While the apostles lodged with Lydia, they apparently returned each day to the riverside where they first met her. Luke says that they went for prayer, but perhaps also the riverside became a regular meeting place for all who wished to hear the apostles preach.

One day a girl followed them who cried out repeatedly, "These men are the servants of the most high God, which shew unto us the way of salvation." What she said was perfectly true. Her theology was impeccable. But Paul resented her words. And as she continued to raise the same commotion day after day, her behavior brought him to the point of grief. Why? Because she was possessed by a devil, a spirit of divination. That is, the evil spirit within her enabled her to tell people's fortunes.


Pondering a Question


How can an evil spirit predict what will happen in the future?

An evil spirit knows something of what his master, the devil, intends to do. Since God often allows the devil to have his way in the affairs of man, knowledge of the devil's agenda allows predictions that sometimes come true. Especially reliable is fortune-telling based on knowledge of which people the devil is seeking to exalt or destroy in pursuit of his goal to corrupt the human race. Reliable, but far from infallible. With a single word God can bring the devil's maneuverings to a dead halt. Therefore, a demonically inspired prophet is often wrong, whereas a prophet of God is always right. God instructed His people to reject any prophet who failed even once to make a correct prediction (Deut. 18:22).


Pondering a Question


Why did a demon provoke this girl to tout the apostles as men of God?

Her recommendation, from a woman known to serve the powers of darkness, was no recommendation at all, especially from the perspective of the Jews and God-fearers who were at this time the primary mission field of Paul and Silas. The demon was probably seeking to discredit Paul. Likewise, when some demons that Jesus cast out called Him the Son of God (Mark 1:24; 3:11), they were laying a groundwork for the Pharisees' charge that Jesus was in league with the devil (Mark 3:22). To sound like Paul’s ally, the girl’s demon chose words that mimicked Paul’s way of thinking.


Delving Deeper


The spirit possessing the girl

Luke describes the girl as having "a spirit of Python,"38 or "a spirit, Python."39 The Greeks, lacking a cosmology that recognized the existence of angels and demons, thought that a person with the ability to utter predictions or any other supernatural knowledge was under the control of a higher being like the one presumed to control the oracle at Delphi, the most sacred place in the Greek world. There on the slopes of Mt. Parnassus was a shrine where the mighty and noble went to hear a priestess known as the Pythoness reveal their fortunes.

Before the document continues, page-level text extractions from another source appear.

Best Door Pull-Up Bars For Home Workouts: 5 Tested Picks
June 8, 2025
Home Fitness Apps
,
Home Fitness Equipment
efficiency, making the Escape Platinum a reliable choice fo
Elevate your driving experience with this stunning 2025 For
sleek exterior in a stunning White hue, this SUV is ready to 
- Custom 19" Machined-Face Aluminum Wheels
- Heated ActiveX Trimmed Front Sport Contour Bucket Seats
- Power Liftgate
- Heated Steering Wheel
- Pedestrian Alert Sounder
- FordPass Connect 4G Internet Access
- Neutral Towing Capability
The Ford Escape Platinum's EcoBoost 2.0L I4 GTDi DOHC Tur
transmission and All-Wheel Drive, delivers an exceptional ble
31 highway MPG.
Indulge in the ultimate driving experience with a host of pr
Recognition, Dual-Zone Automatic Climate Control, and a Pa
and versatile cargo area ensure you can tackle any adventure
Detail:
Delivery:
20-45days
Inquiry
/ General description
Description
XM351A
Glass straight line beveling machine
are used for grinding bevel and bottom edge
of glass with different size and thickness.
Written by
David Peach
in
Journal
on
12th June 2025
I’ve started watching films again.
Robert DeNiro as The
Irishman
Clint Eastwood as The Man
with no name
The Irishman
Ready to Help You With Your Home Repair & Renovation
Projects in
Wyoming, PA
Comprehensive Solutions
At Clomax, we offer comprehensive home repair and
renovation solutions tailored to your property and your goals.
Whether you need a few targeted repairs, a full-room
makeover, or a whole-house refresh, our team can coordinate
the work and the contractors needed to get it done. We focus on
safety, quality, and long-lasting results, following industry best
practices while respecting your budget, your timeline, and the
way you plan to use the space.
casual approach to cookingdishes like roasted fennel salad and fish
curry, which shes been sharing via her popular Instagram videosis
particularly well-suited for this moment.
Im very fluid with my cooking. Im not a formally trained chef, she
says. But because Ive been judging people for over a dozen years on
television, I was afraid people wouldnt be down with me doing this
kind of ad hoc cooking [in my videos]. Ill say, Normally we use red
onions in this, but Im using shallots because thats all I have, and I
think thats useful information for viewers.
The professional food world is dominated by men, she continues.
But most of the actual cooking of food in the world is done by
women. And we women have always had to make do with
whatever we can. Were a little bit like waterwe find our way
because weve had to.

Her name referred to the Python, a monstrous female serpent who supposedly inhabited the caves at Delphi before she was slain by the god Apollo. Ever after, Apollo was given credit for the ability of the local priestess to see happenings in the future.40

Why she bore a name giving honor to the defeated serpent is a question that permits a good answer. The oracle at Delphi was much older than the myth speaking of Apollo's victory over the Python. Originally, the serpent was thought to be a living presence at the site who furnished mystic revelation coming not from Apollo, but from another deity, in several ancient writings identified as Themis (goddess of law and order who was an early bride of Zeus), and the priestess was considered to be the serpent's mouthpiece; hence her name, the Pythoness.41 Later, when it was believed that the serpent was dead and that Apollo presided over the shrine, the priestess retained her original name. The general belief that Apollo had taken control from someone else in the Olympic pantheon perhaps arose after a Northern tribe who worshiped him took possession of the shrine.42 The myth that told of Apollo defeating Python probably arose at the same time.

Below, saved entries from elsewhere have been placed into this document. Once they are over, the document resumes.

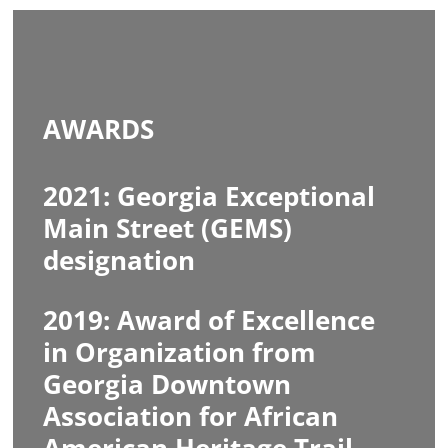
AWARDS
2021: Georgia Exceptional
Main Street (GEMS)
designation
2019: Award of Excellence
in Organization from
Georgia Downtown
Association for African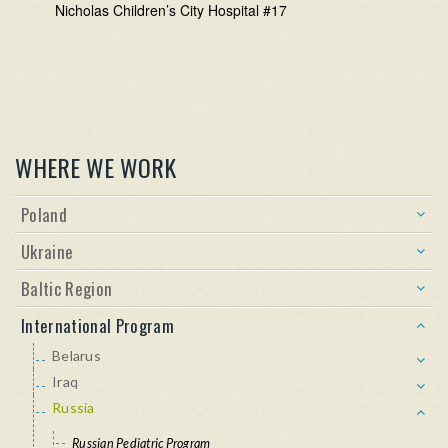
Nicholas Children’s City Hospital #17
WHERE WE WORK
Poland
Ukraine
Baltic Region
International Program
Belarus
Iraq
Russia
Russian Pediatric Program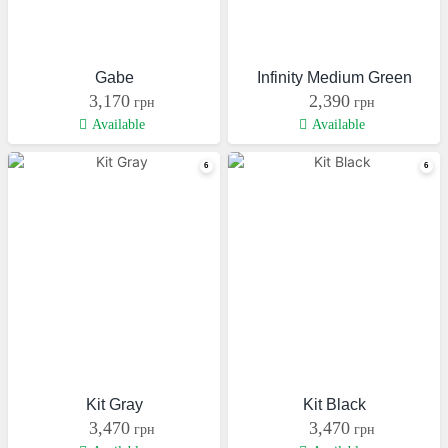
Gabe
Infinity Medium Green
3,170
2,390
грн
грн
Available
Available
Kit Gray
Kit Black
3,470
3,470
грн
грн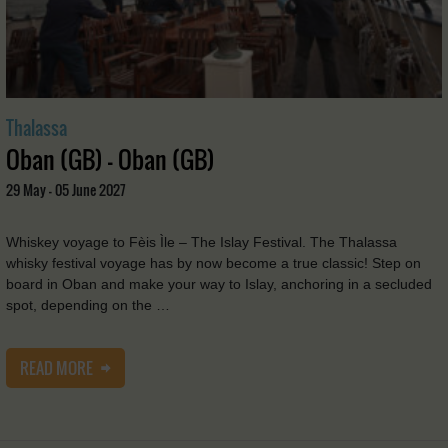
Thalassa
Oban (GB) - Oban (GB)
29 May - 05 June 2027
Whiskey voyage to Fèis Ìle – The Islay Festival. The Thalassa
whisky festival voyage has by now become a true classic! Step on
board in Oban and make your way to Islay, anchoring in a secluded
spot, depending on the …
READ MORE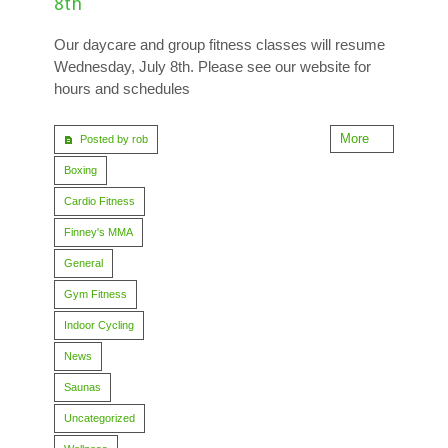
8th
Our daycare and group fitness classes will resume
Wednesday, July 8th. Please see our website for
hours and schedules
More
Posted by rob
Boxing
Cardio Fitness
Finney's MMA
General
Gym Fitness
Indoor Cycling
News
Saunas
Uncategorized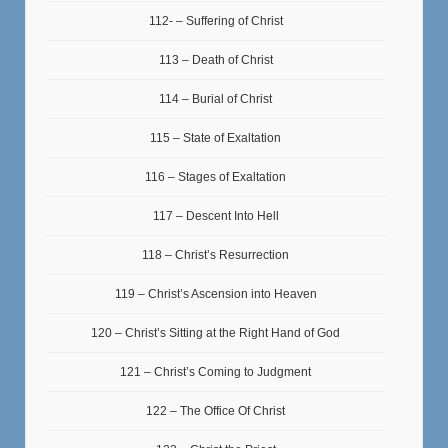
112- – Suffering of Christ
113 – Death of Christ
114 – Burial of Christ
115 – State of Exaltation
116 – Stages of Exaltation
117 – Descent Into Hell
118 – Christ’s Resurrection
119 – Christ’s Ascension into Heaven
120 – Christ’s Sitting at the Right Hand of God
121 – Christ’s Coming to Judgment
122 – The Office Of Christ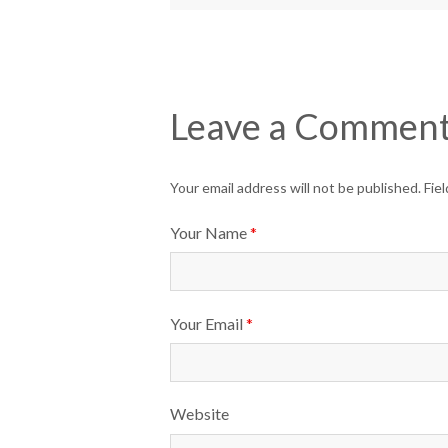
Leave a Commen
Your email address will not be published. Fi
Your Name
*
Your Email
*
Website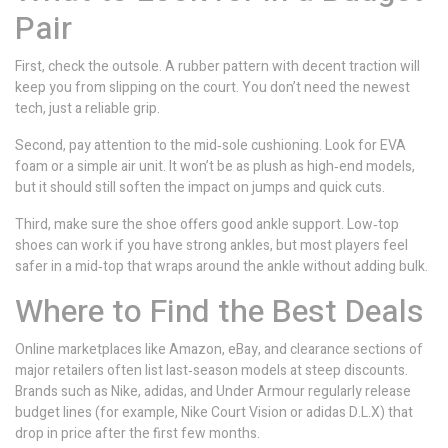
Pair
First, check the outsole. A rubber pattern with decent traction will
keep you from slipping on the court. You don’t need the newest
tech, just a reliable grip.
Second, pay attention to the mid‑sole cushioning. Look for EVA
foam or a simple air unit. It won’t be as plush as high‑end models,
but it should still soften the impact on jumps and quick cuts.
Third, make sure the shoe offers good ankle support. Low‑top
shoes can work if you have strong ankles, but most players feel
safer in a mid‑top that wraps around the ankle without adding bulk.
Where to Find the Best Deals
Online marketplaces like Amazon, eBay, and clearance sections of
major retailers often list last‑season models at steep discounts.
Brands such as Nike, adidas, and Under Armour regularly release
budget lines (for example, Nike Court Vision or adidas D.L.X) that
drop in price after the first few months.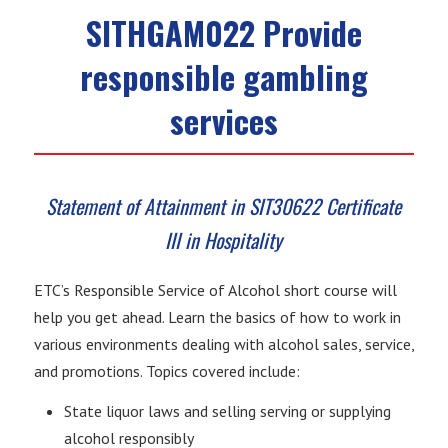
SITHGAM022 Provide
responsible gambling
services
Statement of Attainment in SIT30622 Certificate
III in Hospitality
ETC’s Responsible Service of Alcohol short course will
help you get ahead. Learn the basics of how to work in
various environments dealing with alcohol sales, service,
and promotions. Topics covered include:
State liquor laws and selling serving or supplying
alcohol responsibly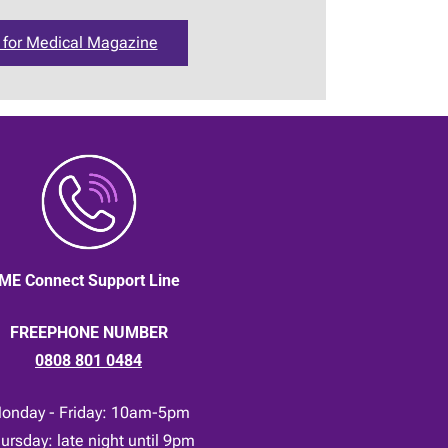
 for Medical Magazine
ME Connect Support Line
FREEPHONE NUMBER
0808 801 0484
onday - Friday: 10am-5pm
ursday: late night until 9pm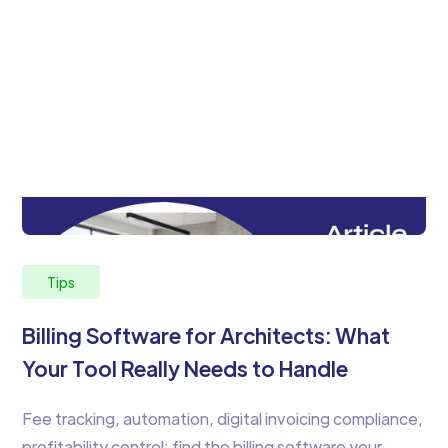
Tips
Billing Software for Architects: What
Your Tool Really Needs to Handle
Fee tracking, automation, digital invoicing compliance,
profitability control: find the billing software your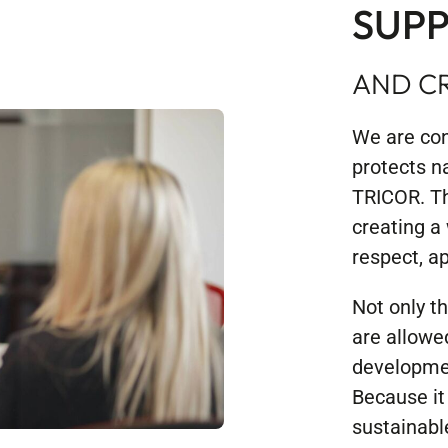
SUPP
AND CR
We are con
protects n
TRICOR. Th
creating a
respect, ap
Not only t
are allowe
developmen
Because it 
sustainabl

We learn from Plutarch that others who resembled the Pythoness in soothsaying ability were identified in a similar fashion, as possessors of Python. He said, in an appeal to forsake what he saw as superstition, "Certainly it is foolish and childish in the extreme to imagine that the god himself after the manner of ventriloquists (who used to be called ‘Eurycleis,’ but now ‘Pythones’) enters into the bodies of his prophets and prompts their utterances, employing their mouths and voices as instruments."43 Yet he did not mean that a prophet or prophetess lacked higher inspiration. Elsewhere he stated that while oracles do not give voice to gods, they do give voice to beings intermediate between gods and men—to beings known as daimones, who were not seen as man’s enemies.44

One purpose of Luke’s account is to show that the girl was possessed not by any being conceived by mythology, but by an evil spirit. The proof that her preternatural words came from a Satanic demon was that a mere man who claimed power over evil spirits accomplished her deliverance.

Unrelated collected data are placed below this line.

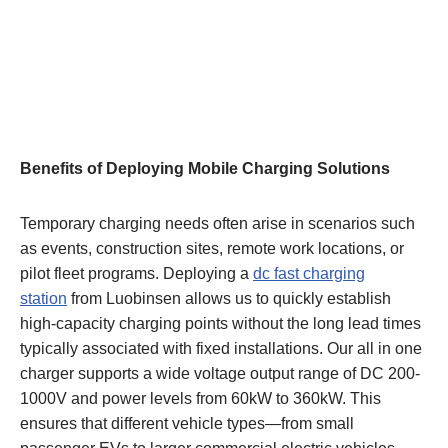
Benefits of Deploying Mobile Charging Solutions
Temporary charging needs often arise in scenarios such
as events, construction sites, remote work locations, or
pilot fleet programs. Deploying a
dc fast charging
station
from Luobinsen allows us to quickly establish
high-capacity charging points without the long lead times
typically associated with fixed installations. Our all in one
charger supports a wide voltage output range of DC 200-
1000V and power levels from 60kW to 360kW. This
ensures that different vehicle types—from small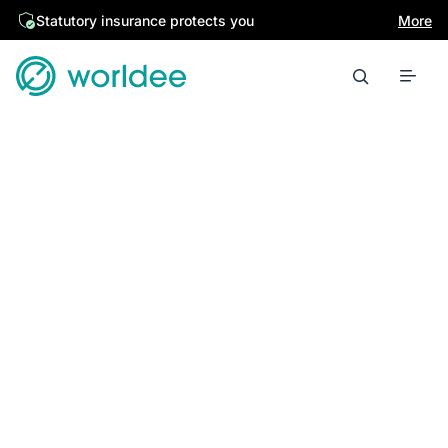
Statutory insurance protects you
More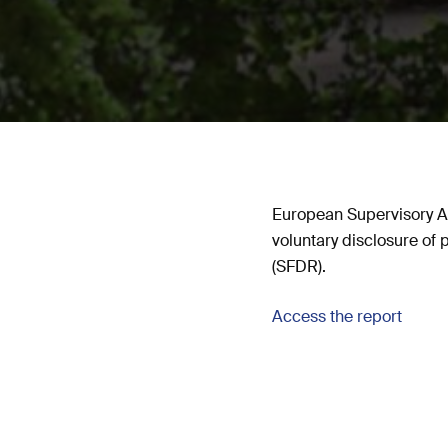
European Supervisory Au
voluntary disclosure of
(SFDR).
Access the report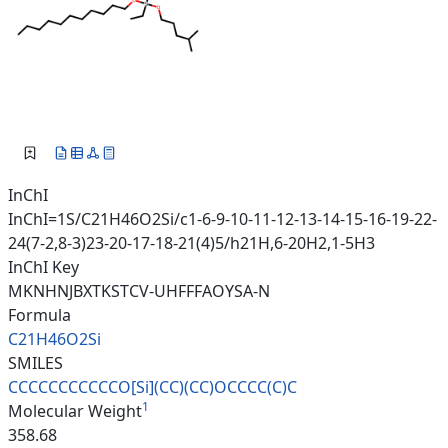
InChI
InChI=1S/C21H46O2Si/c1-6-9-10-11-12-13-14-15-16-19-22-
24(7-2,8-3)23-20-17-18-21(4)5/h21H,6-20H2,1-5H3
InChI Key
MKNHNJBXTKSTCV-UHFFFAOYSA-N
Formula
C21H46O2Si
SMILES
CCCCCCCCCCCO[Si](CC)(CC)OCCCC(
C)C
1
Molecular Weight
358.68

Finally, Paul became so irritated with the girl that he turned around and commanded in the name of Jesus Christ that the demon depart from her. As an apostle, Paul had the authority to cast out demons (Mark 16:17). The translation, "And he came out the same hour," leaves the impression that the demon did not obey until an hour later. That is not what Luke is saying. The ancients did not reckon time to the nearest minute, but rather to the nearest hour. Thus, what Luke means is that the demon left without delay, at the very time when Paul spoke.45

The girl did not have her own business as a fortune-teller. Rather, she was a slave whose earnings went to her masters. After the demon left, her prowess in divination vanished. The change was so quick and complete that her clients immediately discovered the loss of her prowess and stopped seeking her counsel. Her income dried up, and her masters were furious.

Holding Paul responsible, they seized Paul and Silas and dragged them before the magistrates. A subtle clue in the narrative confirms that Luke himself escaped arrest. The last time he includes himself in the story by using a first-person pronoun is in verse 17. The next reference to himself does not appear until chapter 20.

Why did the slave owners single out Paul and Silas and leave the other members of the missionary team alone? No doubt these two apostles were prominent as leaders, while the rest stood largely unnoticed in the background.


Delving Still Deeper


Titles employed

Luke refers to the magistrates as strategoi, obviously intended as a Greek translation of their official Latin title. He also uses the more general term archontas, which simply means "rulers."46 Unfortunately, from ancient sources we cannot determine with certainty what their title was. Perhaps it was duoviri, signifying "two men," which was the usual title of magistrates in a city with the status of a Roman colony. Or perhaps it was the more prestigious title praetores, claimed by some magistrates.47

But given that Luke is always impeccably precise in his use of titles, we may be sure that whatever title belonged to these magistrates in Philippi, strategoi is its correct rendering in Greek.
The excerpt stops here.